▶ _REQUIRED ACTION_
Your response should consist of the entire listing, transcribed exactly, with every image left out.

▶ _EXCERPTED DATA_
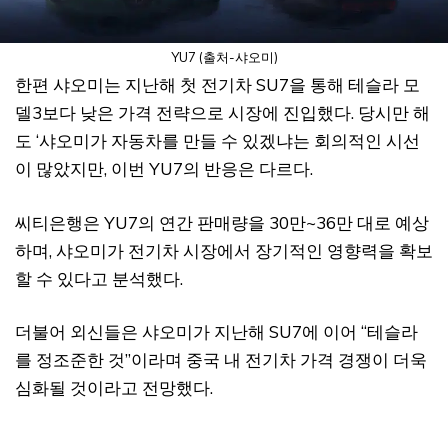
YU7 (출처-샤오미)
한편 샤오미는 지난해 첫 전기차 SU7을 통해 테슬라 모
델3보다 낮은 가격 전략으로 시장에 진입했다. 당시만 해
도 ‘샤오미가 자동차를 만들 수 있겠냐는 회의적인 시선
이 많았지만, 이번 YU7의 반응은 다르다.
씨티은행은 YU7의 연간 판매량을 30만~36만 대로 예상
하며, 샤오미가 전기차 시장에서 장기적인 영향력을 확보
할 수 있다고 분석했다.
더불어 외신들은 샤오미가 지난해 SU7에 이어 “테슬라
를 정조준한 것”이라며 중국 내 전기차 가격 경쟁이 더욱
심화될 것이라고 전망했다.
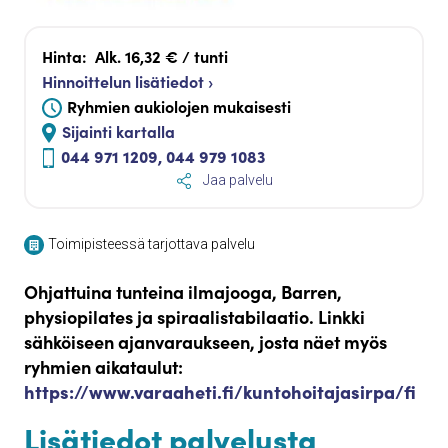
Hinta:
Alk. 16,32 € / tunti
Hinnoittelun lisätiedot ›
Ryhmien aukiolojen mukaisesti
Sijainti kartalla
044 971 1209, 044 979 1083
Jaa palvelu
Toimipisteessä tarjottava palvelu
Ohjattuina tunteina ilmajooga, Barren,
physiopilates ja spiraalistabilaatio. Linkki
sähköiseen ajanvaraukseen, josta näet myös
ryhmien aikataulut:
https://www.varaaheti.fi/kuntohoitajasirpa/fi
Lisätiedot palvelusta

▶ _EXPECTED OUTPUT_
YU7 (출처-샤오미)
한편 샤오미는 지난해 첫 전기차 SU7을 통해 테슬라 모
델3보다 낮은 가격 전략으로 시장에 진입했다. 당시만 해
도 ‘샤오미가 자동차를 만들 수 있겠냐는 회의적인 시선
이 많았지만, 이번 YU7의 반응은 다르다.
씨티은행은 YU7의 연간 판매량을 30만~36만 대로 예상
하며, 샤오미가 전기차 시장에서 장기적인 영향력을 확보
할 수 있다고 분석했다.
더불어 외신들은 샤오미가 지난해 SU7에 이어 “테슬라
를 정조준한 것”이라며 중국 내 전기차 가격 경쟁이 더욱
심화될 것이라고 전망했다.
Hinta:
Alk. 16,32 € / tunti
Hinnoittelun lisätiedot ›
Ryhmien aukiolojen mukaisesti
Sijainti kartalla
044 971 1209, 044 979 1083
Jaa palvelu
Toimipisteessä tarjottava palvelu
Ohjattuina tunteina ilmajooga, Barren,
physiopilates ja spiraalistabilaatio. Linkki
sähköiseen ajanvaraukseen, josta näet myös
ryhmien aikataulut:
https://www.varaaheti.fi/kuntohoitajasirpa/fi
Lisätiedot palvelusta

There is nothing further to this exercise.